Task directions: Going down the data below, set down exactly the line with "Friluftsliv är en" and each line after it through the line with "Stadsnära friluftsliv med våra 4H-gårdar"; no other lines.

Data under study:

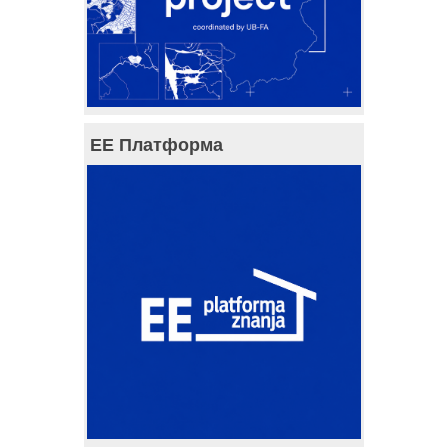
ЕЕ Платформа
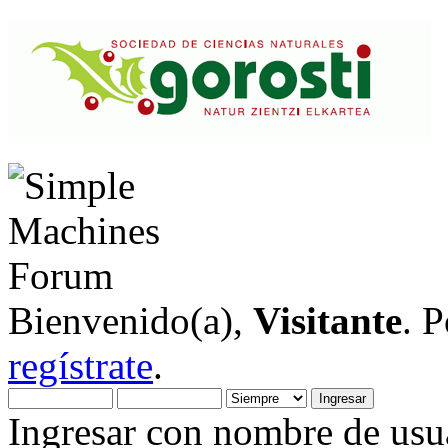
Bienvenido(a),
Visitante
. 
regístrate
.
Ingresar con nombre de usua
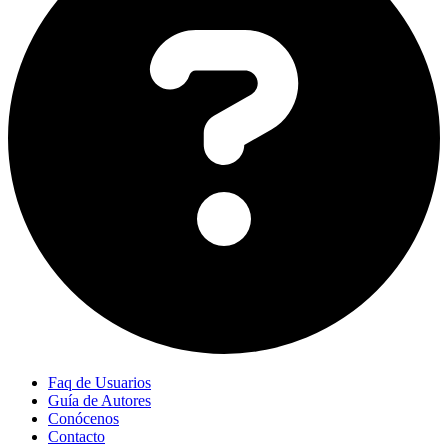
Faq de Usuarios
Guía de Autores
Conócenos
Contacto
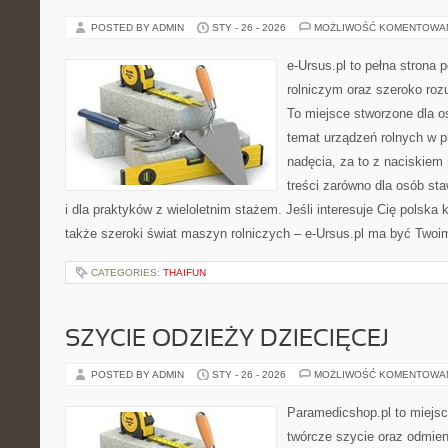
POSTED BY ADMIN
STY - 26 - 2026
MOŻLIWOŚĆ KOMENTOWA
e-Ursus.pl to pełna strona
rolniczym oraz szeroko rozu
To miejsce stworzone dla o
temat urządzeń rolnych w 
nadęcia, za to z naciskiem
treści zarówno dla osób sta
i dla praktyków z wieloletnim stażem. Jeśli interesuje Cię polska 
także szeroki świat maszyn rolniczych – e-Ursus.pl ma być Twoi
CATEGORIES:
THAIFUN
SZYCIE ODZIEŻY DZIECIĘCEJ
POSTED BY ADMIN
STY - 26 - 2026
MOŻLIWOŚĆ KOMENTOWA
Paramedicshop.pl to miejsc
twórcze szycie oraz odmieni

==

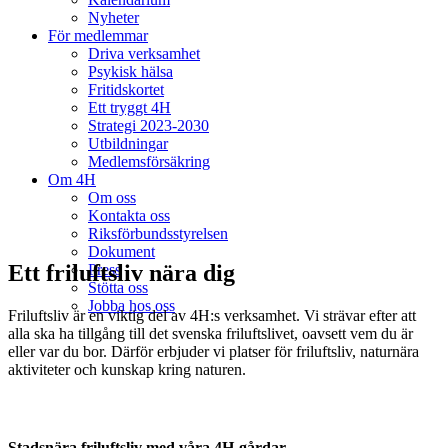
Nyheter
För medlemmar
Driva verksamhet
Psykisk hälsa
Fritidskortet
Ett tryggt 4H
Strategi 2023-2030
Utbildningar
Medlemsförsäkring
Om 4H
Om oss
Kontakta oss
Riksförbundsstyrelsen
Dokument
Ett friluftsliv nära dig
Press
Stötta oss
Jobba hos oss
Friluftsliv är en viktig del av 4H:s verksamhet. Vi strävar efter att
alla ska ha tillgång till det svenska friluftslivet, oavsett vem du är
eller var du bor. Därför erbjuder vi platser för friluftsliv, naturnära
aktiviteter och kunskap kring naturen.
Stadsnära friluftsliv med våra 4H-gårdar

The answer:
Friluftsliv är en viktig del av 4H:s verksamhet. Vi strävar efter att
alla ska ha tillgång till det svenska friluftslivet, oavsett vem du är
eller var du bor. Därför erbjuder vi platser för friluftsliv, naturnära
aktiviteter och kunskap kring naturen.
Stadsnära friluftsliv med våra 4H-gårdar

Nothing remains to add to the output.